Fenix for Android suspended, no communication whatsoever from Twitter.
Probably an automated action, but I doubt very much I’ll heard from them again and be able to resolve the issue. pic.twitter.com/OUJtusaW2A
— Matteo Villa (@mttvll) January 13, 2023
Not all third-party clients appear to be broken at the moment. Ars staffers successfully refreshed data tools that pull in Twitter data, and we heard from a user of the Tweeten client that it is still functioning. TweetDeck, an alternative client owned by Twitter, appeared functional Friday morning. Third-party client Fenix for Android was listed as “suspended,” according to developer Matteo Villa, but its iOS version was still functional.

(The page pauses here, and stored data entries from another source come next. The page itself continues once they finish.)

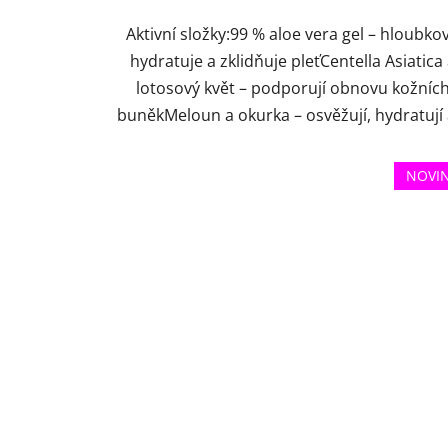
Aktivní složky:99 % aloe vera gel – hloubko
hydratuje a zklidňuje pleťCentella Asiatica
lotosový květ – podporují obnovu kožníc
buněkMeloun a okurka – osvěžují, hydratují a
NOVI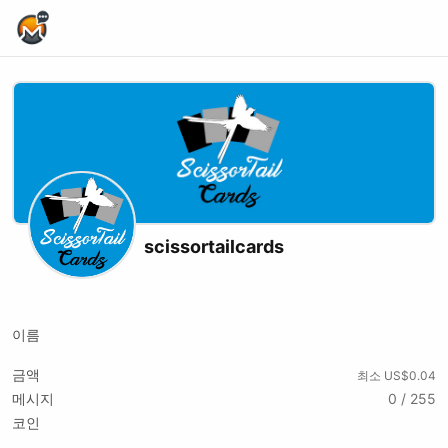
Home Page
scissortailcards
X (formerly Twitter)
Youtube
xmrbazaar
이름
금액
최소 US$0.04
메시지
0 / 255
코인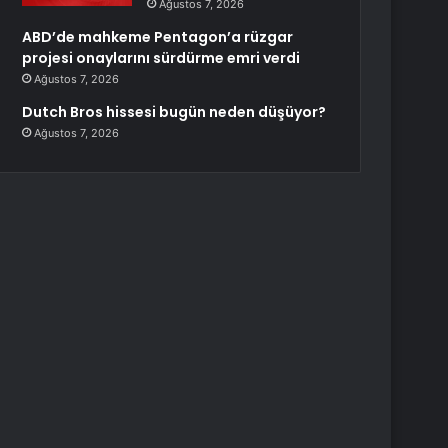
Ağustos 7, 2026
ABD’de mahkeme Pentagon’a rüzgar
projesi onaylarını sürdürme emri verdi
Ağustos 7, 2026
Dutch Bros hissesi bugün neden düşüyor?
Ağustos 7, 2026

Twitter’s uneven history with third-party clients and the company’s recent history of making unannounced changes with seemingly unexpected consequences has spurred discussion that this could be more of a sudden policy shift than an API glitch.
Twitter outright told developers to stop making client apps in early 2011, it changed its API to severely restrict them in mid-2012, and it then removed auto-refresh and push notifications in 2018. Heavy layoffs at the social media network have led many tech industry watchers to anticipate operational failures at the company as workers with knowledge of existing systems depart without replacement.
We could not reach Twitter for comment, as its public relations department reportedly no longer exists. The company had yet to comment on the API outage or related third-party client issues as of 11 am. Twitter owner Elon Musk tweeted at 9:06 am about changes to the bookmark button placement, image cropping, and “other minor bug fixes next week.”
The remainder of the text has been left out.